Push Press
Standing press with leg drive to push the barbell overhead with power.
Push Press
Standing press with leg drive to push the barbell overhead with power. This exercise is an essential element of physical preparation in the preparation physique puissance category. It develops specific athletic qualities that directly transfer to sport performance.
Anatomy Targeted
This exercise primarily engages the lower body muscles (quadriceps, glutes, hamstrings, calves) and trunk muscles (abdominals, obliques, erector spinae) for stabilization. Ankle and knee stabilizer muscles work synergistically to ensure foot placement quality and joint safety. Depending on the variation, upper body muscles (deltoids, pectorals, triceps) may be significantly involved.
Step-by-Step Execution
- Adopt the starting position specific to the exercise, with good foot anchoring and a braced trunk.
- Engage trunk stabilizer muscles before initiating the movement.
- Execute the main movement with explosive intent and rigorous technical control.
- Maintain body alignment throughout: knees aligned over feet, neutral spine.
- Control the landing or deceleration phase to protect joints.
- Recover briefly between reps if needed to maintain execution quality.
Sets and Reps
Adjust volume based on your level and exercise intensity. Rest 60 seconds to 2 minutes between sets depending on intensity. Technical quality must always take priority over quantity.
Safety Warnings
- Complete warm-up mandatory: minimum 10 minutes including joint mobility and muscle activation.
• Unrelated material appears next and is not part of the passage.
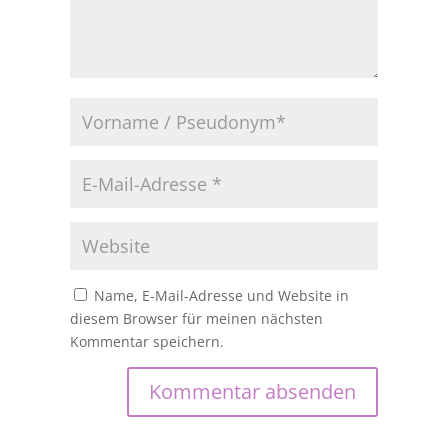
Name, E-Mail-Adresse und Website in
diesem Browser für meinen nächsten
Kommentar speichern.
- Appropriate training surface: prioritize soft surfaces (grass, gym mat, synthetic track).
- Wear shoes with good support and appropriate cushioning.
- Never push through unusual joint or muscle pain.
- Plyometrics heavily stress tendons and joints: respect recovery times.
- Stay hydrated and do not practice on an empty stomach.
Progressions
- Level 1 (Beginner): Simplified low-impact version, technique focus.
- Level 2 (Intermediate): Standard version with increasing intensity.
- Level 3 (Advanced): Advanced version with added complexity or load.
- Level 4 (Expert): Circuit sequencing or combination with other exercises.
Target Audience
Suited for athletes of all levels with a solid fitness foundation. Particularly beneficial for athletes in sports requiring power, speed, or agility. Consult a physical preparation professional to adapt the exercise to your level and specific goals.